• _WORK ORDER_:
The answer must reproduce every record exactly, with all pictures omitted.

• _GIVEN RECORDS_:
------------------------------

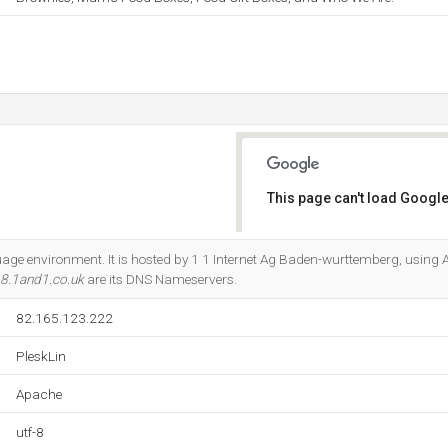
This page can't load Google
Do you own this website?
guage environment. It is hosted by 1 1 Internet Ag Baden-wurttemberg, using
8.1and1.co.uk
are its DNS Nameservers.
82.165.123.222
PleskLin
Apache
utf-8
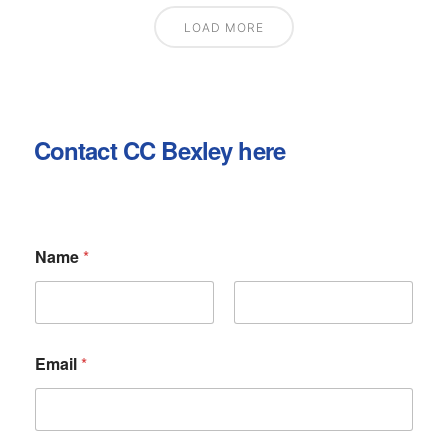
LOAD MORE
Contact CC Bexley here
N
Name
*
a
m
e
o
First
Last
r
M
Email
*
e
s
s
a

------------------------------

• _YOUR RESPONSE_:
This page can't load Google
Do you own this website?
guage environment. It is hosted by 1 1 Internet Ag Baden-wurttemberg, using
8.1and1.co.uk
are its DNS Nameservers.
82.165.123.222
PleskLin
Apache
utf-8
LOAD MORE
Contact CC Bexley here
N
Name
*
a
m
e
o
First
Last
r
M
Email
*
e
s
s
a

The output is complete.